Based on these experiments, we reach the following conclusions:

  • For the aggressive deployment scenario with flexible hierarchy configurations, static hierarchies can reduce latency compared to the flat Volume Leases algorithm for high request-rate services, but they can increase latency for low request-rate services. In contrast, the dynamic version always performs as well as the flat algorithm for low request rates and as well as the static hierarchy for high request rates.
  • For workloads with modest request rates in the range of many current web services, the flat Volume Leases algorithm with a single server can scale to client populations in the tens or hundreds of thousands of nodes; distributing the consistency algorithm across a group of nodes--either in a cluster or across a WAN--via hierarchies can provide scalability to millions of clients even under aggressive workloads.
  • In the server-proxy-client configuration, the simple static hierarchy performs well for our web trace workload; this configuration has the added benefit that it might also provide a controlled way to traverse firewalls in order to deliver consistency signals.

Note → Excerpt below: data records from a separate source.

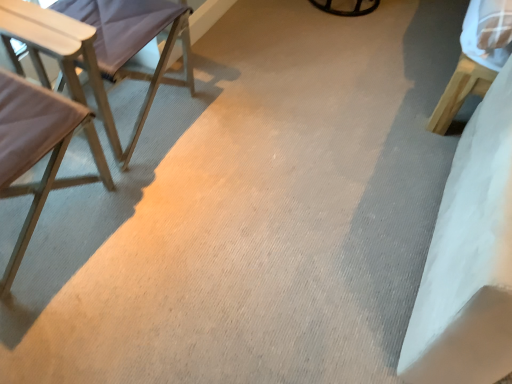 This screenshot has height=384, width=512. What do you see at coordinates (133, 40) in the screenshot?
I see `light purple fabric chair at left, placed as the 2th chair when sorted from bottom to top` at bounding box center [133, 40].

Where is `light purple fabric chair at left, the first chair when ordered from top to bottom`? light purple fabric chair at left, the first chair when ordered from top to bottom is located at coordinates (133, 40).

Measure the distance between light purple fabric chair at left, placed as the 2th chair when sorted from bottom to top, and camera.

light purple fabric chair at left, placed as the 2th chair when sorted from bottom to top, and camera are 4.33 feet apart.

Image resolution: width=512 pixels, height=384 pixels. What do you see at coordinates (38, 150) in the screenshot? I see `light beige fabric chair at left, the 1th chair ordered from the bottom` at bounding box center [38, 150].

What is the approximate height of light beige fabric chair at left, the 1th chair ordered from the bottom?

32.19 inches.

What are the coordinates of `light beige fabric chair at left, the 2th chair in the top-to-bottom sequence` in the screenshot? It's located at (38, 150).

The image size is (512, 384). I want to click on light purple fabric chair at left, placed as the 2th chair when sorted from bottom to top, so click(133, 40).

Which object is positioned more to the left, light purple fabric chair at left, placed as the 2th chair when sorted from bottom to top, or light beige fabric chair at left, the 1th chair ordered from the bottom?

light beige fabric chair at left, the 1th chair ordered from the bottom, is more to the left.

Considering the positions of objects light purple fabric chair at left, placed as the 2th chair when sorted from bottom to top, and light beige fabric chair at left, the 1th chair ordered from the bottom, in the image provided, who is behind, light purple fabric chair at left, placed as the 2th chair when sorted from bottom to top, or light beige fabric chair at left, the 1th chair ordered from the bottom,?

light purple fabric chair at left, placed as the 2th chair when sorted from bottom to top, is behind.

Which is closer, (192, 78) or (22, 116)?

Positioned in front is point (22, 116).

From the image's perspective, which object appears higher, light purple fabric chair at left, the first chair when ordered from top to bottom, or light beige fabric chair at left, the 2th chair in the top-to-bottom sequence?

From the image's view, light purple fabric chair at left, the first chair when ordered from top to bottom, is above.

From a real-world perspective, relative to light beige fabric chair at left, the 2th chair in the top-to-bottom sequence, is light purple fabric chair at left, placed as the 2th chair when sorted from bottom to top, vertically above or below?

light purple fabric chair at left, placed as the 2th chair when sorted from bottom to top, is situated lower than light beige fabric chair at left, the 2th chair in the top-to-bottom sequence, in the real world.

Does light purple fabric chair at left, placed as the 2th chair when sorted from bottom to top, have a greater width compared to light beige fabric chair at left, the 2th chair in the top-to-bottom sequence?

Yes, light purple fabric chair at left, placed as the 2th chair when sorted from bottom to top, is wider than light beige fabric chair at left, the 2th chair in the top-to-bottom sequence.

Consider the image. Between light purple fabric chair at left, the first chair when ordered from top to bottom, and light beige fabric chair at left, the 1th chair ordered from the bottom, which one has less height?

light purple fabric chair at left, the first chair when ordered from top to bottom.

Does light purple fabric chair at left, placed as the 2th chair when sorted from bottom to top, have a smaller size compared to light beige fabric chair at left, the 1th chair ordered from the bottom?

Actually, light purple fabric chair at left, placed as the 2th chair when sorted from bottom to top, might be larger than light beige fabric chair at left, the 1th chair ordered from the bottom.

From the picture: Which is correct: light purple fabric chair at left, the first chair when ordered from top to bottom, is inside light beige fabric chair at left, the 1th chair ordered from the bottom, or outside of it?

light purple fabric chair at left, the first chair when ordered from top to bottom, cannot be found inside light beige fabric chair at left, the 1th chair ordered from the bottom.

Looking at this image, is light purple fabric chair at left, the first chair when ordered from top to bottom, facing towards light beige fabric chair at left, the 1th chair ordered from the bottom?

No, light purple fabric chair at left, the first chair when ordered from top to bottom, is not turned towards light beige fabric chair at left, the 1th chair ordered from the bottom.

What's the angular difference between light purple fabric chair at left, the first chair when ordered from top to bottom, and light beige fabric chair at left, the 1th chair ordered from the bottom,'s facing directions?

There is a 0.193-degree angle between the facing directions of light purple fabric chair at left, the first chair when ordered from top to bottom, and light beige fabric chair at left, the 1th chair ordered from the bottom.

Where is `chair to the right of light beige fabric chair at left, the 1th chair ordered from the bottom`? The image size is (512, 384). chair to the right of light beige fabric chair at left, the 1th chair ordered from the bottom is located at coordinates (133, 40).

Is light beige fabric chair at left, the 1th chair ordered from the bottom, to the left or to the right of light purple fabric chair at left, the first chair when ordered from top to bottom, in the image?

light beige fabric chair at left, the 1th chair ordered from the bottom, is positioned on light purple fabric chair at left, the first chair when ordered from top to bottom,'s left side.

Is light beige fabric chair at left, the 2th chair in the top-to-bottom sequence, behind light purple fabric chair at left, placed as the 2th chair when sorted from bottom to top?

No, light beige fabric chair at left, the 2th chair in the top-to-bottom sequence, is closer to the viewer.

Considering the positions of points (29, 85) and (106, 57), is point (29, 85) closer to camera compared to point (106, 57)?

Yes, it is in front of point (106, 57).

From the image's perspective, is light beige fabric chair at left, the 1th chair ordered from the bottom, on top of light purple fabric chair at left, the first chair when ordered from top to bottom?

No, from the image's perspective, light beige fabric chair at left, the 1th chair ordered from the bottom, is not above light purple fabric chair at left, the first chair when ordered from top to bottom.

From a real-world perspective, which object rests below the other?

light purple fabric chair at left, the first chair when ordered from top to bottom, is physically lower.

Does light beige fabric chair at left, the 1th chair ordered from the bottom, have a lesser width compared to light purple fabric chair at left, placed as the 2th chair when sorted from bottom to top?

Correct, the width of light beige fabric chair at left, the 1th chair ordered from the bottom, is less than that of light purple fabric chair at left, placed as the 2th chair when sorted from bottom to top.

Between light beige fabric chair at left, the 2th chair in the top-to-bottom sequence, and light purple fabric chair at left, placed as the 2th chair when sorted from bottom to top, which one has less height?

light purple fabric chair at left, placed as the 2th chair when sorted from bottom to top.

Is light beige fabric chair at left, the 2th chair in the top-to-bottom sequence, bigger or smaller than light purple fabric chair at left, the first chair when ordered from top to bottom?

In the image, light beige fabric chair at left, the 2th chair in the top-to-bottom sequence, appears to be smaller than light purple fabric chair at left, the first chair when ordered from top to bottom.

Is light beige fabric chair at left, the 2th chair in the top-to-bottom sequence, outside of light purple fabric chair at left, the first chair when ordered from top to bottom?

Yes, light beige fabric chair at left, the 2th chair in the top-to-bottom sequence, is not within light purple fabric chair at left, the first chair when ordered from top to bottom.

Are light beige fabric chair at left, the 2th chair in the top-to-bottom sequence, and light purple fabric chair at left, placed as the 2th chair when sorted from bottom to top, making contact?

They are not placed beside each other.

Is light beige fabric chair at left, the 2th chair in the top-to-bottom sequence, looking in the opposite direction of light purple fabric chair at left, placed as the 2th chair when sorted from bottom to top?

light beige fabric chair at left, the 2th chair in the top-to-bottom sequence, does not have its back to light purple fabric chair at left, placed as the 2th chair when sorted from bottom to top.

Can you tell me how much light beige fabric chair at left, the 1th chair ordered from the bottom, and light purple fabric chair at left, placed as the 2th chair when sorted from bottom to top, differ in facing direction?

The angle between the facing direction of light beige fabric chair at left, the 1th chair ordered from the bottom, and the facing direction of light purple fabric chair at left, placed as the 2th chair when sorted from bottom to top, is 0.193 degrees.

Identify the location of chair positioned vertically above the light purple fabric chair at left, placed as the 2th chair when sorted from bottom to top (from a real-world perspective). Image resolution: width=512 pixels, height=384 pixels. (38, 150).

Where is `chair below the light beige fabric chair at left, the 1th chair ordered from the bottom (from a real-world perspective)`? chair below the light beige fabric chair at left, the 1th chair ordered from the bottom (from a real-world perspective) is located at coordinates (133, 40).

Where is `chair in front of the light purple fabric chair at left, the first chair when ordered from top to bottom`? The image size is (512, 384). chair in front of the light purple fabric chair at left, the first chair when ordered from top to bottom is located at coordinates (38, 150).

The synthetic workload suggests that there may be other workloads for which the dynamic algorithm's flexibility is desirable.

Our methodology makes several significant assumptions and simplifications. For our latency estimates, we do not simulate network or server contention. We use a simple network topology and delay model to make our analysis tractable. Finally, our default synthetic workloads simulate one object per volume. This may understate the apparent benefit of hierarchies because long-lived object leases are much easier to cache in the hierarchy than short volume leases; furthermore, the small number of objects per volume may also hurt the relative performance of the static algorithm.

Generic hierarchy

Our Generic Hierarchy configuration represents a system with few constraints on deployment. We examine this configuration to understand the behavior of the core algorithms as we vary several key parameters. This configuration also models an aggressive deployment strategy such as might be employed within a large cache service or in a system where collections of servers and cache systems coordinate to provide consistency.

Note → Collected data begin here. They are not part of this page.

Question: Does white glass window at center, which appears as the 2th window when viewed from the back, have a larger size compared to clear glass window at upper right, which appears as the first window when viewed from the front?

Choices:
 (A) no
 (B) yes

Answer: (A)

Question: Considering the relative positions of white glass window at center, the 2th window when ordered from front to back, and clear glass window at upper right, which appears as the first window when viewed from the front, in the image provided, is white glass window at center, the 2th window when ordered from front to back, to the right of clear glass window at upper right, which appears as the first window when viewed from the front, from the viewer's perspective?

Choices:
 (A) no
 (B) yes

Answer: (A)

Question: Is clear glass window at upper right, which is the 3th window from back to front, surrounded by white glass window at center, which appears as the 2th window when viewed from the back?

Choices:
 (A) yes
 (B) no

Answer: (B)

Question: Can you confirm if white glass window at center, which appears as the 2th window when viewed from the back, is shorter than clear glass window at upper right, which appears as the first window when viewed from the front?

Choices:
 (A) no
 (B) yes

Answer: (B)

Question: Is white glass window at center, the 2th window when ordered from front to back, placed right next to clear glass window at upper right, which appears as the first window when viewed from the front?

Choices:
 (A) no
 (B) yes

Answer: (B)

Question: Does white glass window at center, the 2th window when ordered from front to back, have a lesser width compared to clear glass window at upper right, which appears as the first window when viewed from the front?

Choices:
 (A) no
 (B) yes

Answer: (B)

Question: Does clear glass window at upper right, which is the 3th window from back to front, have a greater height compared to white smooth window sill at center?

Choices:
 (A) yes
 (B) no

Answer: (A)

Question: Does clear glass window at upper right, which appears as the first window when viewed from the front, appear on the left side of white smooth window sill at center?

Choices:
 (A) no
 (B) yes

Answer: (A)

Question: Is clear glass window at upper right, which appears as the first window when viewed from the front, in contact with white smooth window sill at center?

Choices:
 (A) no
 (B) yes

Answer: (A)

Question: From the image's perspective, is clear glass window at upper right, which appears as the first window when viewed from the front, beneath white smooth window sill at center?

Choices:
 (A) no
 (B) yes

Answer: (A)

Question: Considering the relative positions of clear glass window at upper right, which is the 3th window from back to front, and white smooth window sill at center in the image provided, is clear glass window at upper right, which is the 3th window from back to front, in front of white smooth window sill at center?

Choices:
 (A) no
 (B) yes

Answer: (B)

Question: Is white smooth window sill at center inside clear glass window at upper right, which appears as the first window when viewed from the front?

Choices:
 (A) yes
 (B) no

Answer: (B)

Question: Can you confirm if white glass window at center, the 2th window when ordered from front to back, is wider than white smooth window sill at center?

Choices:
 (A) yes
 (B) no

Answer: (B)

The consistency hierarchy is a tree with one server at its root, Cclients at its leaves, and l-1 levels of intermediate nodes. We designate the server to be the level 0 node of the consistency hierarchy. For simplicity, we assume that at all levels of the tree the degree d is the same, with dl = C. We defer the evaluation of hierarchies with different fan-out at different levels for future work. We use a simple cost model for accessing consistency servers. First, we assume that all leaf nodes and internal nodes within a subtree experience the same latency when they renew a lease with the root of that subtree. Second, we assume that the latency experienced within a subtree increases with the number of leaves in the subtree as follows: subtrees with 100 or fewer leaves have a latency of 30 ms, subtrees with 10,000 leaves have a latency of 100 ms, and subtrees with more than 100,000 leaves have a latency of 400 ms; latencies for subtrees with 100-10,000 nodes and 10,000 to 100,000 nodes are estimated through interpolation. These latencies are meant to be suggestive of department-, enterprise-, and Internet-scale delays, but do not represent any specific system.

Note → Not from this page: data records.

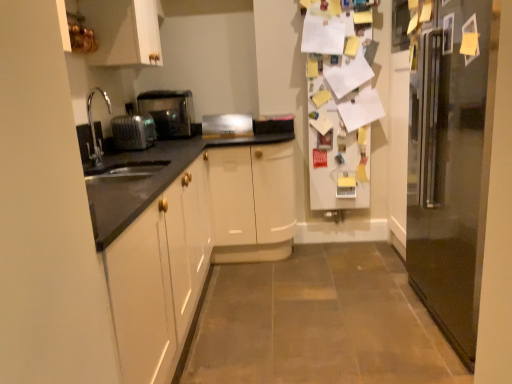 You are a GUI agent. You are given a task and a screenshot of the screen. Output one action in this format:
    pyautogui.click(x=<x>, y=<y>)
    Task: Click on the satin silver toaster at left
    The width and height of the screenshot is (512, 384).
    Given the screenshot: What is the action you would take?
    pyautogui.click(x=168, y=111)

From the picture: Measure the distance between satin silver toaster at left and camera.

A distance of 3.06 meters exists between satin silver toaster at left and camera.

Measure the distance between point (x=123, y=33) and camera.

The distance of point (x=123, y=33) from camera is 2.44 meters.

Measure the distance between point [226,126] and camera.

The distance of point [226,126] from camera is 3.15 meters.

Find the location of `metallic stainless steel refrigerator at right`. metallic stainless steel refrigerator at right is located at coordinates (451, 165).

From the image's perspective, does satin silver toaster at left, the 1th appliance when ordered from front to back, appear higher than satin silver toaster at center, the 1th appliance from the back?

Actually, satin silver toaster at left, the 1th appliance when ordered from front to back, appears below satin silver toaster at center, the 1th appliance from the back, in the image.

Who is more distant, satin silver toaster at left, the 1th appliance when ordered from front to back, or satin silver toaster at center, the 1th appliance from the back?

satin silver toaster at center, the 1th appliance from the back.

Which of these two, satin silver toaster at left, which appears as the second appliance when viewed from the back, or satin silver toaster at center, the second appliance positioned from the left, is bigger?

satin silver toaster at left, which appears as the second appliance when viewed from the back.

Identify the location of appliance on the left of satin silver toaster at center, placed as the first appliance when sorted from right to left. (133, 132).

From a real-world perspective, is white glossy cabinet at upper left on metallic stainless steel refrigerator at right?

Yes.

Which is correct: white glossy cabinet at upper left is inside metallic stainless steel refrigerator at right, or outside of it?

white glossy cabinet at upper left lies outside metallic stainless steel refrigerator at right.

This screenshot has width=512, height=384. What are the coordinates of `cabinetry above the metallic stainless steel refrigerator at right (from the image's perspective)` in the screenshot? It's located at [x=123, y=32].

Considering the sizes of objects white glossy cabinet at upper left and metallic stainless steel refrigerator at right in the image provided, who is smaller, white glossy cabinet at upper left or metallic stainless steel refrigerator at right?

With smaller size is white glossy cabinet at upper left.

Is the position of satin silver toaster at left, which appears as the second appliance when viewed from the back, more distant than that of metallic stainless steel refrigerator at right?

Yes.

Choose the correct answer: Is satin silver toaster at left, which is the 2th appliance in right-to-left order, inside metallic stainless steel refrigerator at right or outside it?

satin silver toaster at left, which is the 2th appliance in right-to-left order, exists outside the volume of metallic stainless steel refrigerator at right.

Is satin silver toaster at left, which appears as the second appliance when viewed from the back, positioned with its back to metallic stainless steel refrigerator at right?

No, satin silver toaster at left, which appears as the second appliance when viewed from the back, is not facing away from metallic stainless steel refrigerator at right.

Are satin silver toaster at left and satin silver toaster at center, placed as the first appliance when sorted from right to left, far apart?

No, satin silver toaster at left is not far from satin silver toaster at center, placed as the first appliance when sorted from right to left.

From a real-world perspective, is satin silver toaster at left physically located above or below satin silver toaster at center, the second appliance positioned from the left?

From a real-world perspective, satin silver toaster at left is physically above satin silver toaster at center, the second appliance positioned from the left.

Which object is wider, satin silver toaster at left or satin silver toaster at center, the second appliance positioned from the left?

satin silver toaster at left is wider.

We use a synthetic workload and compute the average read latency and server load when we simulate the accesses of a collection of clients to a single volume. Out of Ntotal clients, we choose a subset of clients of size Nactive that access the volume with per-client inter-access times determined using an exponential distribution around an average value tread, which is expressed as a ratio of the average inter-access time to the volume lease renewal time. In our initial experiment, each volume contains a single object; we relax this assumption later in this section.

Read Frequency

A server's read frequency has a large impact on the performance of hierarchical consistency. The higher the collective read frequency of the clients below a proxy, the more often the proxy holds the lease. Hence, if the read frequency is high the lease hit ratio will be high and the proxy can reduce read latency. Otherwise, if the collective read frequency is low, then the lease hit ratio will be low.


  
Figure 1: Average read latency as the per-client read frequency is varied for a hierarchy of one million clients, of which 200,000 access the volume in question.


  
Figure 2: Average read latency as the number of active clients varies for a hierarchy of one million clients, each issuing requests to a volume at a rate of 0.1 requests per volume lease period.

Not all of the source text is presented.